From the entries that follow, copy every line with the word "Catorze".

┌────────

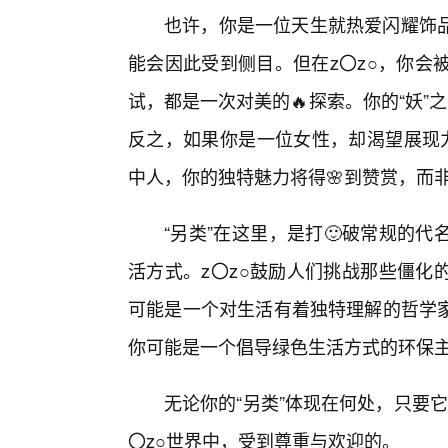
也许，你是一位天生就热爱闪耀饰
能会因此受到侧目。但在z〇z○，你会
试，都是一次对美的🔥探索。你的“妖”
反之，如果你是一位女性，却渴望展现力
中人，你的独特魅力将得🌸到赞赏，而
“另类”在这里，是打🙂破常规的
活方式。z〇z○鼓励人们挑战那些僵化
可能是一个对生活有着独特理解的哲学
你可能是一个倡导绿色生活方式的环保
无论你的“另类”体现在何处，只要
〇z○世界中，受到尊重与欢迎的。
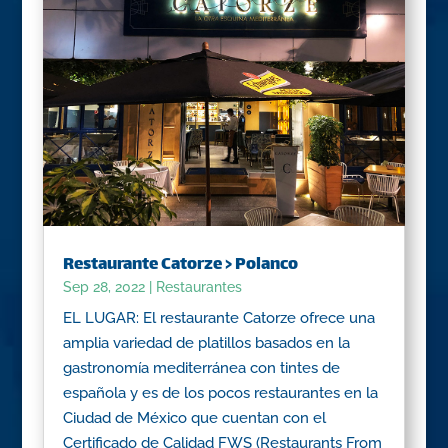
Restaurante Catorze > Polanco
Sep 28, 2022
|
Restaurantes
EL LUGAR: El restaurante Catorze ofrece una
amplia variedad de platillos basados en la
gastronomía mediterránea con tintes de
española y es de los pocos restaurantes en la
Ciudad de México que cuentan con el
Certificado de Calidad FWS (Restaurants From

└────────

● Answer box
Restaurante Catorze > Polanco
EL LUGAR: El restaurante Catorze ofrece una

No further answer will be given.